In the entries that follow, the lines from the one with "смоленское областное государственное" through the one with "Наши специалисты" are the ones to write out, exactly and with both ends included. Nothing else should appear.

Page images and extracted text

☆ ☆ ☆ ☆ ☆

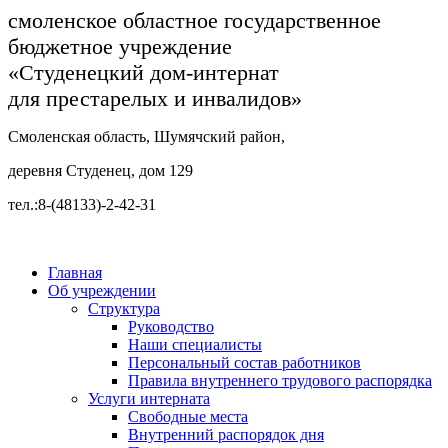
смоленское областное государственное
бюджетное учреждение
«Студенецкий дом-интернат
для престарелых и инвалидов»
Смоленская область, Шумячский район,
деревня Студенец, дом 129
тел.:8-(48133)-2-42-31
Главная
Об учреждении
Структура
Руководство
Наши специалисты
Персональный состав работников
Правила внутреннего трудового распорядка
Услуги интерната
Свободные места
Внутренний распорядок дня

☆ ☆ ☆ ☆ ☆

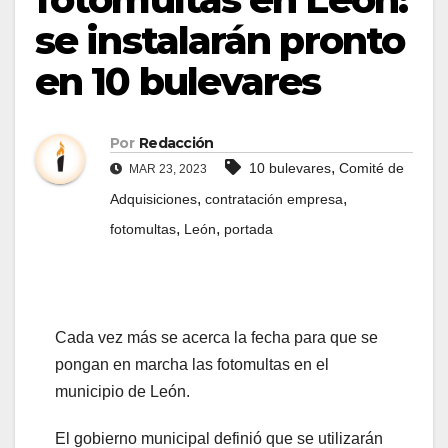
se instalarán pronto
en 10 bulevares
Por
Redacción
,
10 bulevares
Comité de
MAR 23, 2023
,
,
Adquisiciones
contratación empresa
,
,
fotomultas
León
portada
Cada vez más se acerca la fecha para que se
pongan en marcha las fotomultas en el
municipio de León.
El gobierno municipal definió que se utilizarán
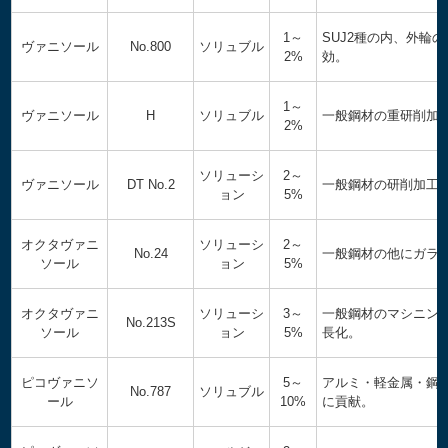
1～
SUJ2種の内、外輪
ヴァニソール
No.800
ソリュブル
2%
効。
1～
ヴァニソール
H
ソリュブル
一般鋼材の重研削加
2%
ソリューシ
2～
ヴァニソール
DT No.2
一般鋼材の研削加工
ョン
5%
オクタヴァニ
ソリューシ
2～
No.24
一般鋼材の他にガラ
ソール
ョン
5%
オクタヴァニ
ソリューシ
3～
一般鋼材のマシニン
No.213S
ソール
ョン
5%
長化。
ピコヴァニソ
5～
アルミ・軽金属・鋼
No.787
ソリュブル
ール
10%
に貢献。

☆ ☆ ☆ ☆ ☆

Solution for this task:
смоленское областное государственное
бюджетное учреждение
«Студенецкий дом-интернат
для престарелых и инвалидов»
Смоленская область, Шумячский район,
деревня Студенец, дом 129
тел.:8-(48133)-2-42-31
Главная
Об учреждении
Структура
Руководство
Наши специалисты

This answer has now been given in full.